As a parent to be, I tend to think about parenting advice and mentally collect my favorites for my future parenting needs. One of my recent favorites is a picture my husband told me about.
This picture was very inspirational to my husband and me. We then had a long discussion on what type of parents we want to be. So, my advice is to think about and discuss parenting techniques and ideas and decide which ones you will keep and which others you will forget.
Want some more advice to think about? Here is some of my favorite parenting advice from an online article I found:
1. Memorize the acronym H.A.L.T.
Tantrums often happen because the thrower is Hungry, Agitated, Lonely, or Tired.
2. Repeat the phrase, “I am not a short-order cook”
“It’s a child’s job to learn to eat what the parents eat,” says Ellyn Satter, a registered dietitian and the author of Secrets of Feeding a Healthy Family. Instead of the all-or-nothing scenario, offer a variety of foods at mealtime: the main course, plus rice or pasta, a fruit or vegetable, and milk. This way, your child can eat just the pasta and the peas and get protein from the milk. “What a child eats over the course of a day or a week is more important than a balanced meal at one sitting,” says Stephen Daniels, the chairman of the department of pediatrics at the University of Colorado School of Medicine, in Aurora.

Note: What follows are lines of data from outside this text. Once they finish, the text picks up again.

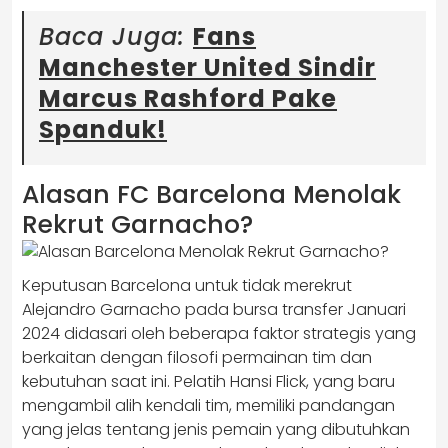
Baca Juga:
Fans
Manchester United Sindir
Marcus Rashford Pake
Spanduk!
Alasan FC Barcelona Menolak
Rekrut Garnacho?
​Keputusan Barcelona untuk tidak merekrut
Alejandro Garnacho pada bursa transfer Januari
2024 didasari oleh beberapa faktor strategis yang
berkaitan dengan filosofi permainan tim dan
kebutuhan saat ini.​ Pelatih Hansi Flick, yang baru
mengambil alih kendali tim, memiliki pandangan
yang jelas tentang jenis pemain yang dibutuhkan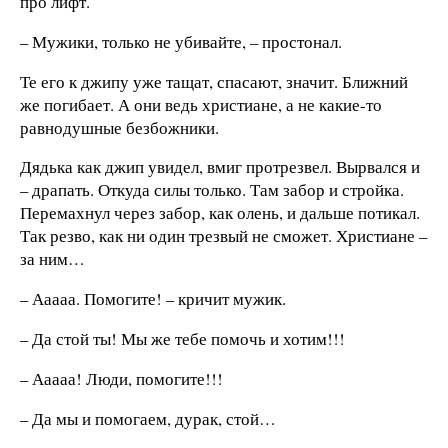
про лифт.
– Мужики, только не убивайте, – простонал.
Те его к джипу уже тащат, спасают, значит. Ближний
же погибает. А они ведь христиане, а не какие-то
равнодушные безбожники.
Дядька как джип увидел, вмиг протрезвел. Вырвался и
– драпать. Откуда силы только. Там забор и стройка.
Перемахнул через забор, как олень, и дальше потикал.
Так резво, как ни один трезвый не сможет. Христиане –
за ним…
– Ааааа. Помогите! – кричит мужик.
– Да стой ты! Мы же тебе помочь и хотим!!!
– Ааааа! Люди, помогите!!!
– Да мы и помогаем, дурак, стой…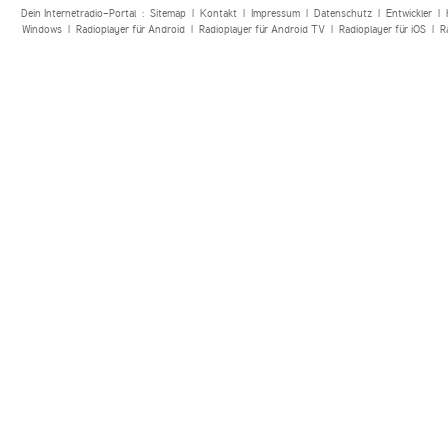
Dein Internetradio-Portal :
Sitemap
|
Kontakt
|
Impressum
|
Datenschutz
|
Entwickler
|
Windows
|
Radioplayer für Android
|
Radioplayer für Android TV
|
Radioplayer für iOS
|
R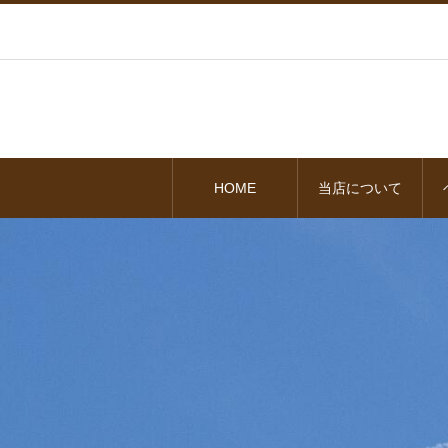
HOME
当店について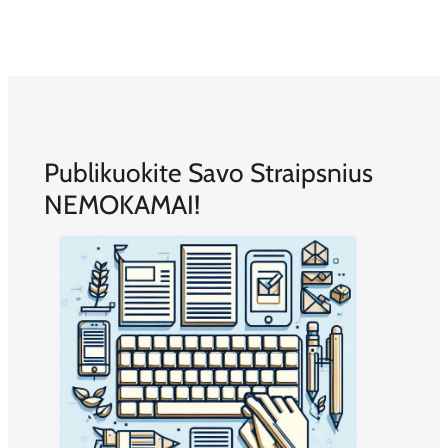
Publikuokite Savo Straipsnius
NEMOKAMAI!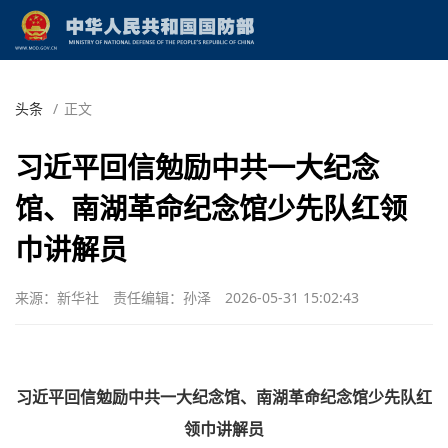
头条
/
正文
习近平回信勉励中共一大纪念
馆、南湖革命纪念馆少先队红领
巾讲解员
来源：新华社
责任编辑：孙泽
2026-05-31 15:02:43
习近平回信勉励中共一大纪念馆、南湖革命纪念馆少先队红
领巾讲解员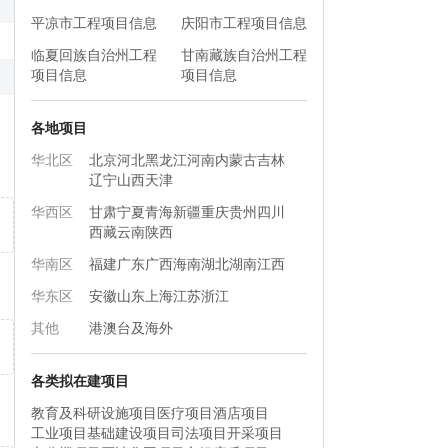
平凉市工程项目信息
庆阳市工程项目信息
临夏回族自治州工程
甘南藏族自治州工程
项目信息
项目信息
各地项目
华北区
北京
河北
黑龙江
河南
内蒙古
吉林
辽宁
山西
天津
华西区
甘肃
宁夏
青海
新疆
重庆
贵州
四川
西藏
云南
陕西
华南区
福建
广东
广西
海南
湖北
湖南
江西
华东区
安徽
山东
上海
江苏
浙江
其他
港澳台及海外
各类拟在建项目
教育及科研设施项目
医疗项目
酒店项目
工业项目
基础建设项目
司法项目
开采项目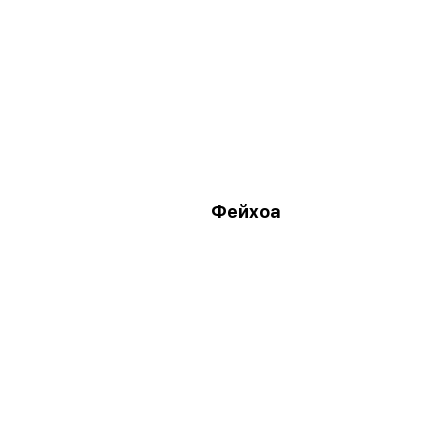
Фейхоа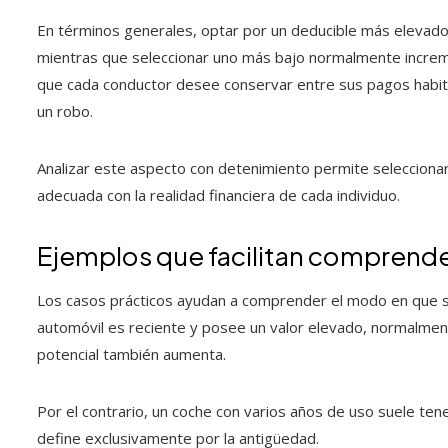
En términos generales, optar por un deducible más elevado 
mientras que seleccionar uno más bajo normalmente increment
que cada conductor desee conservar entre sus pagos habitu
un robo.
Analizar este aspecto con detenimiento permite selecciona
adecuada con la realidad financiera de cada individuo.
Ejemplos que facilitan comprende
Los casos prácticos ayudan a comprender el modo en que s
automóvil es reciente y posee un valor elevado, normalmen
potencial también aumenta.
Por el contrario, un coche con varios años de uso suele tene
define exclusivamente por la antigüedad.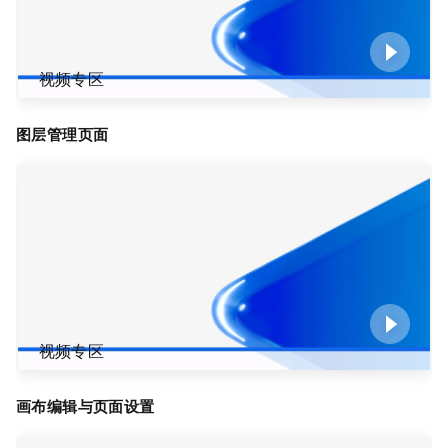
视频专区
图层管理页面
视频专区
画布编辑与页面设置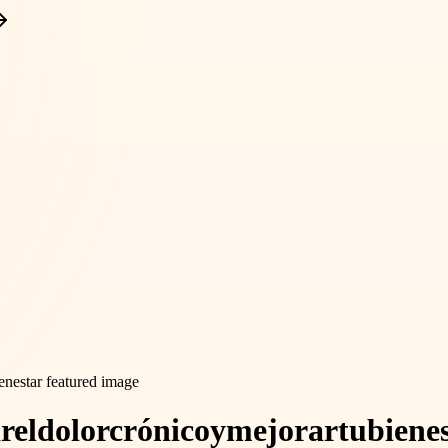
ar
el
dolor
crónico
y
mejorar
tu
biene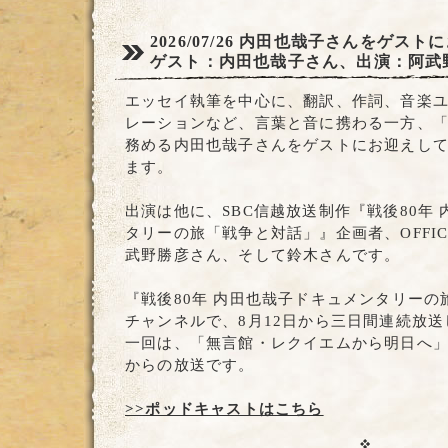
2026/07/26
内田也哉子さんをゲストに
ゲスト：内田也哉子さん、出演：阿武
エッセイ執筆を中心に、翻訳、作詞、音楽ユニッ
レーションなど、言葉と音に携わる一方、
務める内田也哉子さんをゲストにお迎えし
ます。
出演は他に、SBC信越放送制作『戦後80年
タリーの旅「戦争と対話」』企画者、OFFIC
武野勝彦さん、そして鈴木さんです。
『戦後80年 内田也哉子ドキュメンタリー
チャンネルで、8月12日から三日間連続放
一回は、「無言館・レクイエムから明日へ」で、
からの放送です。
>>ポッドキャストはこちら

3. To get little kids to be quiet, lower your voice instead of raising it
This forces kids to focus. Got a whole pack to corral? Whisper, “If you want to hear what we’re doing next, hop on one foot.” Goofy jumping is bound to be contagious.
4. Put on your own oxygen mask first
In other words, take care of yourself or you can’t be a fully engaged parent. Parents who deprive themselves of rest, food, and fun for the sake of their kids do no one a favor. “People feel guilty when they work a lot, so they want to give all their free time to their kids,” says Fred Stocker, a child psychiatrist at the University of Louisville School of Medicine, in Kentucky. “But you risk getting squeezed dry and emotionally exhausted.” A spa weekend may not be realistic, but it’s OK to take 15 minutes for a bath after you walk in the door. (A tall request for a kid, yes, but a happier Uno player goes a long way.) Running ragged between activities? Ask your child to prioritize, says Taylor. She may be dying for you to chaperone a field trip but ambivalent about your missing a swim meet—the ideal amount of time for a pedicure.
There is so much parenting advice available to people. I have learned that parenting decisions are truly a personal decision. What works for one person might not work for another. However, gathering advice and then contemplating it and possibly implementing it will help make parenting a little easier. At least, that is what I am hoping for since I don’t have legitimate parenting experience quite yet. Good luck and have fun with your parenting adventures!